Copy out exactly the stretch below, from the line with "Pelaku Curnak Desa Ngalu Merupakan Jaringan" through the line with "Uluslararası Projelerde Ham", both included; the pictures stay out.
== Exercise data ==
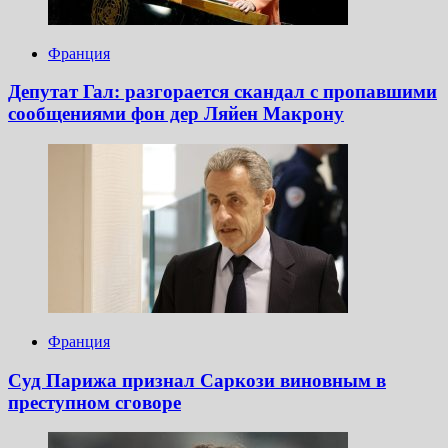
Франция
Депутат Гал: разгорается скандал с пропавшими
сообщениями фон дер Ляйен Макрону
Франция
Суд Парижа признал Саркози виновным в
преступном сговоре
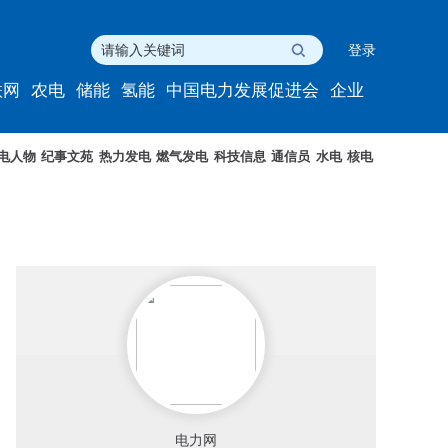
登录
联网
农电
储能
氢能
中国电力发展促进会
企业
电人物
纪事文苑
热力发电
燃气发电
科技信息
通信员
水电
核电
电力网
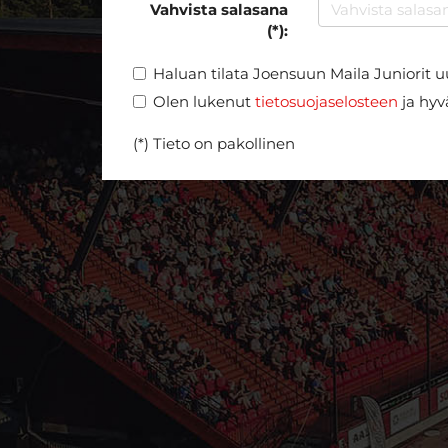
Vahvista salasana
(*):
Haluan tilata Joensuun Maila Juniorit u
Olen lukenut
tietosuojaselosteen
ja hyvä
(*) Tieto on pakollinen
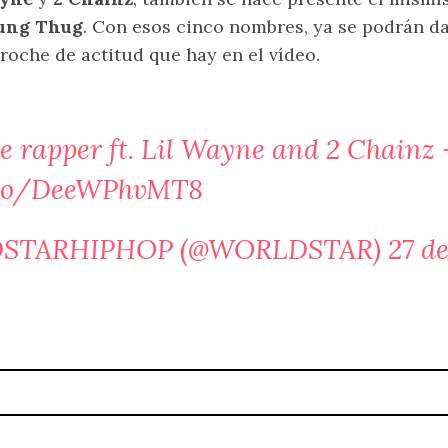
ung Thug
. Con esos cinco nombres, ya se podrán d
roche de actitud que hay en el vídeo.
e rapper ft. Lil Wayne and 2 Chainz
t.co/DeeWPhvMT8
STARHIPHOP (@WORLDSTAR)
27 d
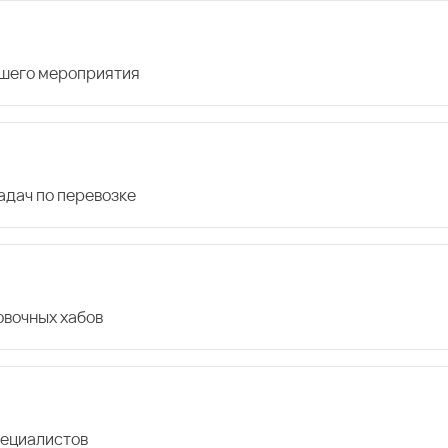
ашего мероприятия
дач по перевозке
овочных хабов
пециалистов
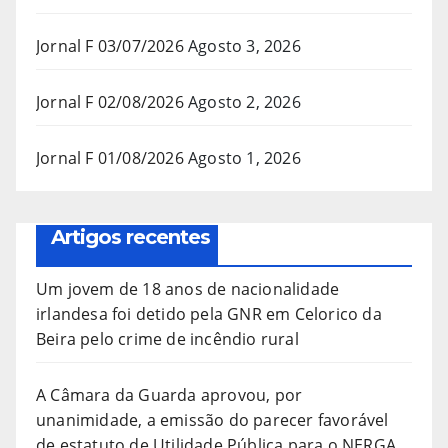
Jornal F 03/07/2026
Agosto 3, 2026
Jornal F 02/08/2026
Agosto 2, 2026
Jornal F 01/08/2026
Agosto 1, 2026
Artigos recentes
Um jovem de 18 anos de nacionalidade
irlandesa foi detido pela GNR em Celorico da
Beira pelo crime de incêndio rural
A Câmara da Guarda aprovou, por
unanimidade, a emissão do parecer favorável
de estatuto de Utilidade Pública para o NERGA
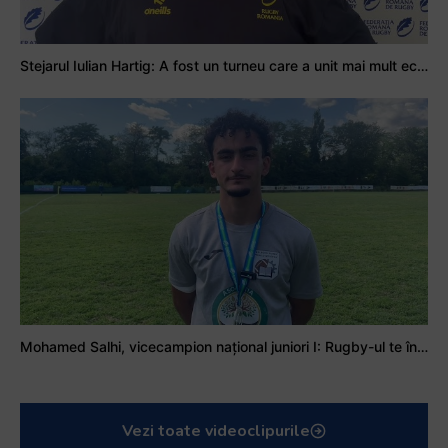
Stejarul Iulian Hartig: A fost un turneu care a unit mai mult echipa
Mohamed Salhi, vicecampion național juniori I: Rugby-ul te învață să accepți și înfrângerile
Vezi toate videoclipurile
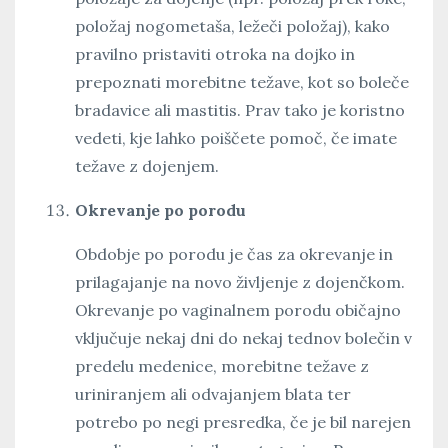
položaj nogometaša, ležeči položaj), kako
pravilno pristaviti otroka na dojko in
prepoznati morebitne težave, kot so boleče
bradavice ali mastitis. Prav tako je koristno
vedeti, kje lahko poiščete pomoč, če imate
težave z dojenjem.
Okrevanje po porodu
Obdobje po porodu je čas za okrevanje in
prilagajanje na novo življenje z dojenčkom.
Okrevanje po vaginalnem porodu običajno
vključuje nekaj dni do nekaj tednov bolečin v
predelu medenice, morebitne težave z
uriniranjem ali odvajanjem blata ter
potrebo po negi presredka, če je bil narejen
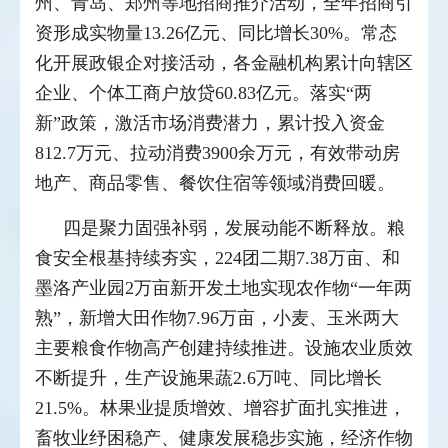
州、青岛、郑州等地招商推介活动，全年招商引
资形成实物量13.26亿元、同比增长30%。常态
化开展政银企对接活动，各金融机构累计向辖区
企业、个体工商户放贷60.83亿元。落实“两
新”政策，激活市场消费潜力，累计投入资金
812.7万元、拉动消费3900余万元，有效带动房
地产、商品零售、餐饮住宿等领域消费回暖。
四是聚力固强补弱，发展动能不断释放。粮
食安全根基持续夯实，224团二期7.38万亩、和
墨洛产业园2万亩新开发土地实现农作物“一年两
熟”，新增大田作物7.96万亩，小麦、玉米两大
主要粮食作物高产创建持续推进。设施农业质效
不断提升，生产设施果蔬2.6万吨、同比增长
21.5%。林果业提质增效、增容扩面扎实推进，
畜牧业纾困稳产、健康发展稳步实施，经济作物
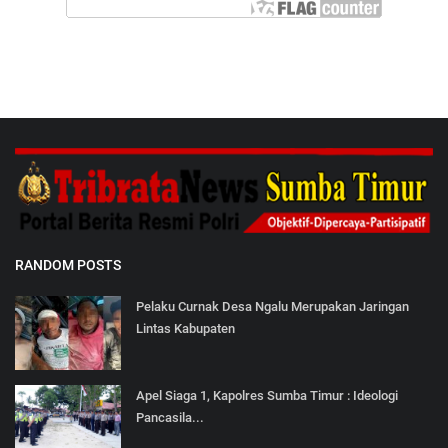
RANDOM POSTS
Pelaku Curnak Desa Ngalu Merupakan Jaringan
Lintas Kabupaten
Apel Siaga 1, Kapolres Sumba Timur : Ideologi
Pancasila...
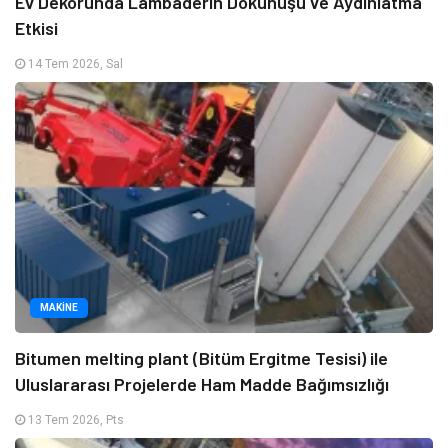
Ev Dekorunda Lambaderin Dokunuşu ve Aydınlatma
Etkisi
14 Tem 2026, Sal
MAKINE
Bitumen melting plant (Bitüm Ergitme Tesisi) ile
Uluslararası Projelerde Ham Madde Bağımsızlığı
13 Tem 2026, Pts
===
Solved exercise –
Pelaku Curnak Desa Ngalu Merupakan Jaringan
Lintas Kabupaten
Apel Siaga 1, Kapolres Sumba Timur : Ideologi
Pancasila...
Ev Dekorunda Lambaderin Dokunuşu ve Aydınlatma
Etkisi
14 Tem 2026, Sal
MAKINE
Bitumen melting plant (Bitüm Ergitme Tesisi) ile
Uluslararası Projelerde Ham Madde Bağımsızlığı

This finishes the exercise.